:: Dataset ::

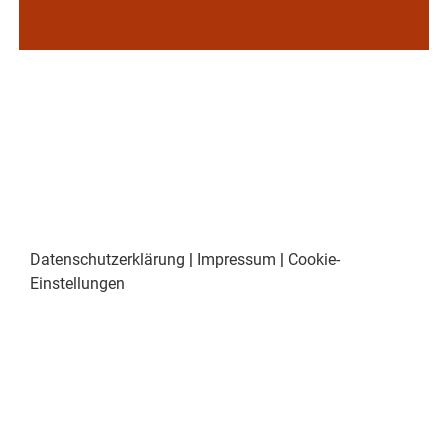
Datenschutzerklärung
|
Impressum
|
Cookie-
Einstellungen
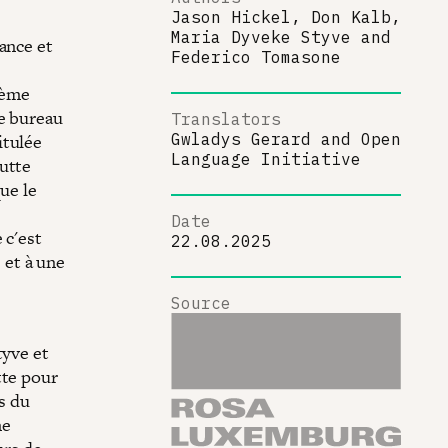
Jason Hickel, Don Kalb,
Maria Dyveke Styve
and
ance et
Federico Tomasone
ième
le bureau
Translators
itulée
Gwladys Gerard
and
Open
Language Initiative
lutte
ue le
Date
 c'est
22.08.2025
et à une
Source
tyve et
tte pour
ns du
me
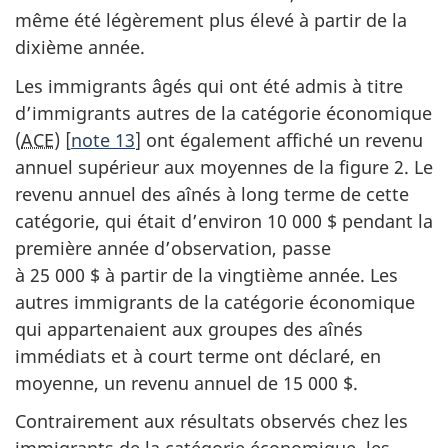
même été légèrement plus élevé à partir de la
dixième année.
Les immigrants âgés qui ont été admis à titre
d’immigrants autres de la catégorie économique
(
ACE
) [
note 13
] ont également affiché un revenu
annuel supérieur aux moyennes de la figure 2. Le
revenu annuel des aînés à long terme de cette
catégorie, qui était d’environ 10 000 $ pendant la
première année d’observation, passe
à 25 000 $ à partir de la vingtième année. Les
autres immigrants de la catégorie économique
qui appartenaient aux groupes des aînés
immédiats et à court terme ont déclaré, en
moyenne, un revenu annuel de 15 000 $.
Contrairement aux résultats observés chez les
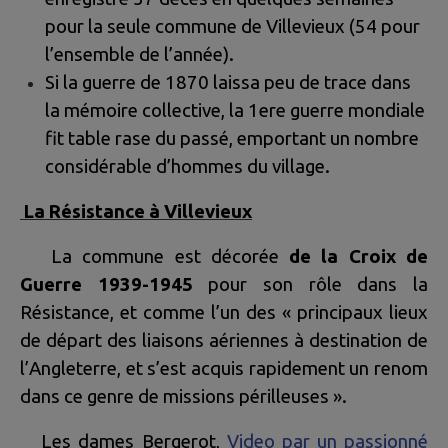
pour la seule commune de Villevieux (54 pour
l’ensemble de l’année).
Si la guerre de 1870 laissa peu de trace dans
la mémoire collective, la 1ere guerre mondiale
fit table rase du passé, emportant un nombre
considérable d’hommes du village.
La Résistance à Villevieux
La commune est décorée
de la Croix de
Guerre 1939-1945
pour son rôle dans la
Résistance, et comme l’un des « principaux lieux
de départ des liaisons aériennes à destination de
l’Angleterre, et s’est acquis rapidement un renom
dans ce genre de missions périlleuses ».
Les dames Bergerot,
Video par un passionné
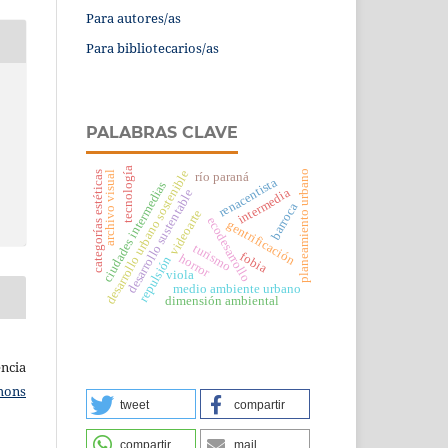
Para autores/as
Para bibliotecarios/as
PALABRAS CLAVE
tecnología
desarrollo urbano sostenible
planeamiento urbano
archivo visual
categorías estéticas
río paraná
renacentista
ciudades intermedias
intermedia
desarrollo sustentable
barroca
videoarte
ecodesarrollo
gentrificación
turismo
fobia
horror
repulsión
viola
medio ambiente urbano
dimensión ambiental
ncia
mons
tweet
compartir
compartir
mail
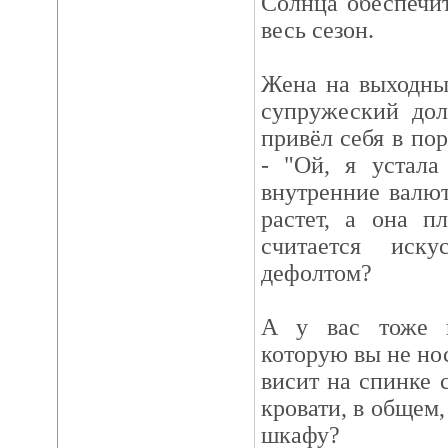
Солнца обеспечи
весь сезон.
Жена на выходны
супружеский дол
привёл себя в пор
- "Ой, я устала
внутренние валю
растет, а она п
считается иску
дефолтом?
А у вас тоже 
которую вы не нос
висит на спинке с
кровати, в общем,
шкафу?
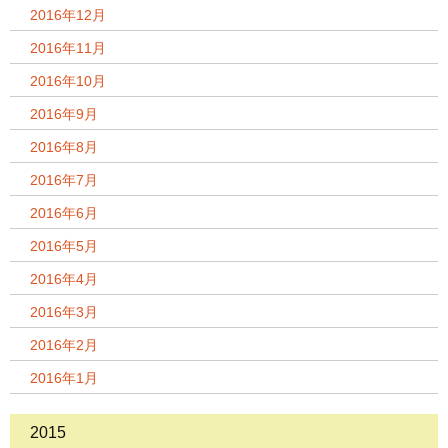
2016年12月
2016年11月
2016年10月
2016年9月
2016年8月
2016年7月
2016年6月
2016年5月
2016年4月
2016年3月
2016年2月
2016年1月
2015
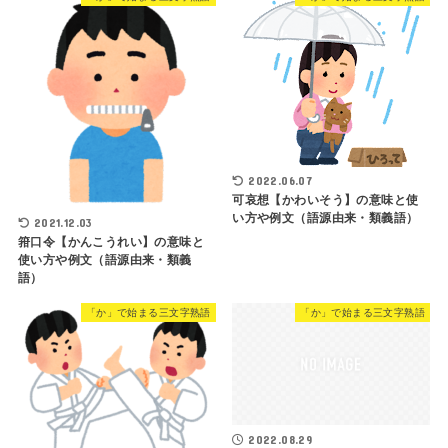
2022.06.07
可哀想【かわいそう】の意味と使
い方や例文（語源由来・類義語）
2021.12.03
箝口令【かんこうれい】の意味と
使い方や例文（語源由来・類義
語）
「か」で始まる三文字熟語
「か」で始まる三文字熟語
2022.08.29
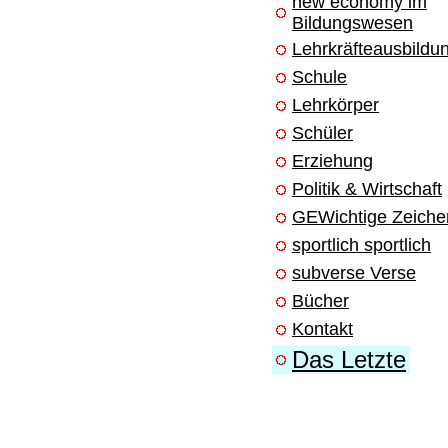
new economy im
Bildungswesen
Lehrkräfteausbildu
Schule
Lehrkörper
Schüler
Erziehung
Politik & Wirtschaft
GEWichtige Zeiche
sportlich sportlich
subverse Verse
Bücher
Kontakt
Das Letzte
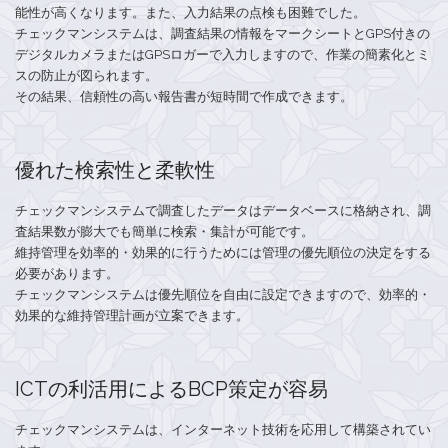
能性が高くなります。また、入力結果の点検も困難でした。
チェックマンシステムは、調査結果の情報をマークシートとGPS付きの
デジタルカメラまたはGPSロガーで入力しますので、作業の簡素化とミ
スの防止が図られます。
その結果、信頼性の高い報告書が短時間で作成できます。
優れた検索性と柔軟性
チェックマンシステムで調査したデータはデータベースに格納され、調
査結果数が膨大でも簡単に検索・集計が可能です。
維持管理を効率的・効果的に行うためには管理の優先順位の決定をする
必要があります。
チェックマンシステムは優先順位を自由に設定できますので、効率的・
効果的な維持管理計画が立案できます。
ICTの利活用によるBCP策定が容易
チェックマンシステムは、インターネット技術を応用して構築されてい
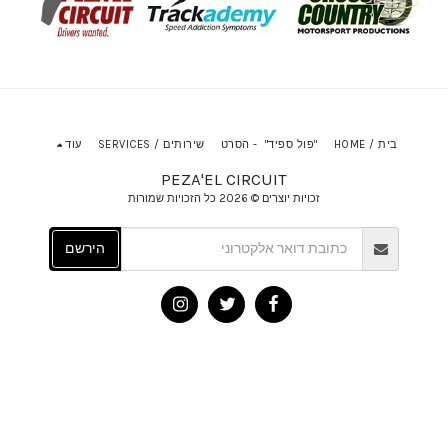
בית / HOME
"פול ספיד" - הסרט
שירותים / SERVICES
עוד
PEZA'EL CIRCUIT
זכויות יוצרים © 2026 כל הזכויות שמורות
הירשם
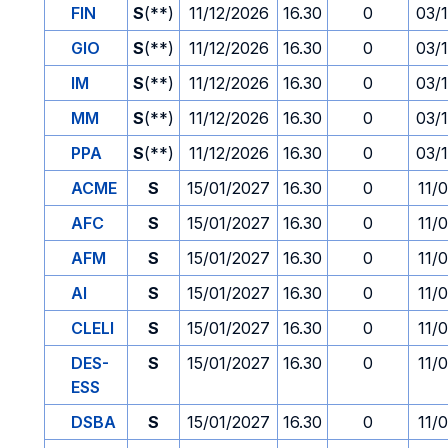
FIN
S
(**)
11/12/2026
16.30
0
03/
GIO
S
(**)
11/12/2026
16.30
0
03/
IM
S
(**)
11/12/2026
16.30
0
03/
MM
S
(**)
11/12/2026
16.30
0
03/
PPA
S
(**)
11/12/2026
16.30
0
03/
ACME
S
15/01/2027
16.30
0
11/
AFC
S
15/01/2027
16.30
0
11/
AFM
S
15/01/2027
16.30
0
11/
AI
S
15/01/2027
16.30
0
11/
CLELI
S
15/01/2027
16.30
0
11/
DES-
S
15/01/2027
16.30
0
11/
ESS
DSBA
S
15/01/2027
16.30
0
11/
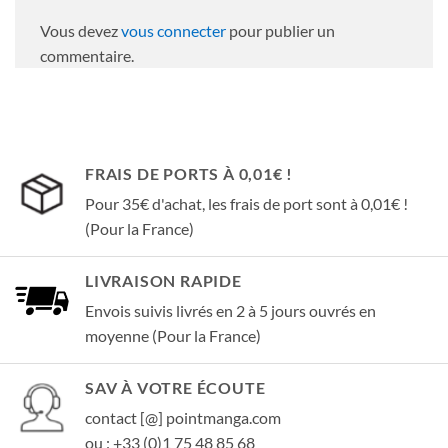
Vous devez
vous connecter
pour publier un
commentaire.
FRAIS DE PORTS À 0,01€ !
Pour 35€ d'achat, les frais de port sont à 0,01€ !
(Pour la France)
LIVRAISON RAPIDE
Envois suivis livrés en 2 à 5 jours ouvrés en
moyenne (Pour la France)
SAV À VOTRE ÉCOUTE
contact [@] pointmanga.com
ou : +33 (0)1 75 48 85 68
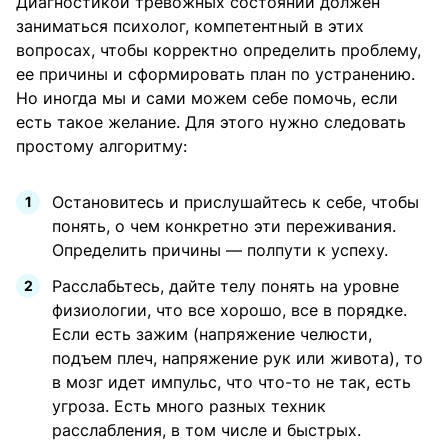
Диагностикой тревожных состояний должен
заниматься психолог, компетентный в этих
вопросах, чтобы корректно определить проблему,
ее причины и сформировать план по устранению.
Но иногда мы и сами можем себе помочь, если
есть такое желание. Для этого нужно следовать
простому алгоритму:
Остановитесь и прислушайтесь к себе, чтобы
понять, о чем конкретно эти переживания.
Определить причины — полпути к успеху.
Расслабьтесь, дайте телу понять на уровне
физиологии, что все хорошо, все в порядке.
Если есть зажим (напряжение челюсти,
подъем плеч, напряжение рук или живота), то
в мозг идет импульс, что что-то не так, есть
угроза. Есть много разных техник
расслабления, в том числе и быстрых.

:::

Your objective —
Nothing but the records above, exact and without pictures, should appear in the answer.

Exercise response —
Datenschutzerklärung
|
Impressum
|
Cookie-
Einstellungen
Jason Hickel, Don Kalb,
Maria Dyveke Styve
and
ance et
Federico Tomasone
ième
le bureau
Translators
itulée
Gwladys Gerard
and
Open
Language Initiative
lutte
ue le
Date
 c'est
22.08.2025
et à une
Source
tyve et
tte pour
ns du
me
même été légèrement plus élevé à partir de la
dixième année.
Les immigrants âgés qui ont été admis à titre
d’immigrants autres de la catégorie économique
(
ACE
) [
note 13
] ont également affiché un revenu
annuel supérieur aux moyennes de la figure 2. Le
revenu annuel des aînés à long terme de cette
catégorie, qui était d’environ 10 000 $ pendant la
première année d’observation, passe
à 25 000 $ à partir de la vingtième année. Les
autres immigrants de la catégorie économique
qui appartenaient aux groupes des aînés
immédiats et à court terme ont déclaré, en
moyenne, un revenu annuel de 15 000 $.
Contrairement aux résultats observés chez les
pour la seule commune de Villevieux (54 pour
l’ensemble de l’année).
Si la guerre de 1870 laissa peu de trace dans
la mémoire collective, la 1ere guerre mondiale
fit table rase du passé, emportant un nombre
considérable d’hommes du village.
La Résistance à Villevieux
La commune est décorée
de la Croix de
Guerre 1939-1945
pour son rôle dans la
Résistance, et comme l’un des « principaux lieux
de départ des liaisons aériennes à destination de
l’Angleterre, et s’est acquis rapidement un renom
dans ce genre de missions périlleuses ».
Les dames Bergerot,
Video par un passionné
Para autores/as
Para bibliotecarios/as
PALABRAS CLAVE
tecnología
desarrollo urbano sostenible
planeamiento urbano
archivo visual
categorías estéticas
río paraná
renacentista
ciudades intermedias
intermedia
desarrollo sustentable
barroca
videoarte
ecodesarrollo
gentrificación
turismo
fobia
horror
repulsión
viola
medio ambiente urbano
dimensión ambiental
ncia
mons
tweet
compartir
compartir
mail
Солнца обеспечи
весь сезон.
Жена на выходны
супружеский дол
привёл себя в пор
- "Ой, я устала
внутренние валю
растет, а она п
считается иску
дефолтом?
А у вас тоже 
которую вы не нос
висит на спинке с
кровати, в общем,
шкафу?
2016年12月
2016年11月
2016年10月
2016年9月
2016年8月
2016年7月
2016年6月
2016年5月
2016年4月
2016年3月
2016年2月
2016年1月
2015
2022.06.07
可哀想【かわいそう】の意味と使
い方や例文（語源由来・類義語）
2021.12.03
箝口令【かんこうれい】の意味と
使い方や例文（語源由来・類義
語）
「か」で始まる三文字熟語
「か」で始まる三文字熟語
2022.08.29
new economy im
Bildungswesen
Lehrkräfteausbildu
Schule
Lehrkörper
Schüler
Erziehung
Politik & Wirtschaft
GEWichtige Zeiche
sportlich sportlich
subverse Verse
Bücher
Kontakt
Das Letzte
能性が高くなります。また、入力結果の点検も困難でした。
チェックマンシステムは、調査結果の情報をマークシートとGPS付きの
デジタルカメラまたはGPSロガーで入力しますので、作業の簡素化とミ
スの防止が図られます。
その結果、信頼性の高い報告書が短時間で作成できます。
優れた検索性と柔軟性
チェックマンシステムで調査したデータはデータベースに格納され、調
査結果数が膨大でも簡単に検索・集計が可能です。
維持管理を効率的・効果的に行うためには管理の優先順位の決定をする
必要があります。
チェックマンシステムは優先順位を自由に設定できますので、効率的・
効果的な維持管理計画が立案できます。
ICTの利活用によるBCP策定が容易
チェックマンシステムは、インターネット技術を応用して構築されてい
בית / HOME
"פול ספיד" - הסרט
שירותים / SERVICES
עוד
PEZA'EL CIRCUIT
זכויות יוצרים © 2026 כל הזכויות שמורות
הירשם
FIN
S
(**)
11/12/2026
16.30
0
03/
GIO
S
(**)
11/12/2026
16.30
0
03/
IM
S
(**)
11/12/2026
16.30
0
03/
MM
S
(**)
11/12/2026
16.30
0
03/
PPA
S
(**)
11/12/2026
16.30
0
03/
ACME
S
15/01/2027
16.30
0
11/
AFC
S
15/01/2027
16.30
0
11/
AFM
S
15/01/2027
16.30
0
11/
AI
S
15/01/2027
16.30
0
11/
CLELI
S
15/01/2027
16.30
0
11/
DES-
S
15/01/2027
16.30
0
11/
ESS
DSBA
S
15/01/2027
16.30
0
11/
Vous devez
vous connecter
pour publier un
commentaire.
FRAIS DE PORTS À 0,01€ !
Pour 35€ d'achat, les frais de port sont à 0,01€ !
(Pour la France)
LIVRAISON RAPIDE
Envois suivis livrés en 2 à 5 jours ouvrés en
moyenne (Pour la France)
SAV À VOTRE ÉCOUTE
contact [@] pointmanga.com
ou : +33 (0)1 75 48 85 68
Диагностикой тревожных состояний должен
заниматься психолог, компетентный в этих
вопросах, чтобы корректно определить проблему,
ее причины и сформировать план по устранению.
Но иногда мы и сами можем себе помочь, если
есть такое желание. Для этого нужно следовать
простому алгоритму:
Остановитесь и прислушайтесь к себе, чтобы
понять, о чем конкретно эти переживания.
Определить причины — полпути к успеху.
Расслабьтесь, дайте телу понять на уровне
физиологии, что все хорошо, все в порядке.
Если есть зажим (напряжение челюсти,
подъем плеч, напряжение рук или живота), то
в мозг идет импульс, что что-то не так, есть
угроза. Есть много разных техник
расслабления, в том числе и быстрых.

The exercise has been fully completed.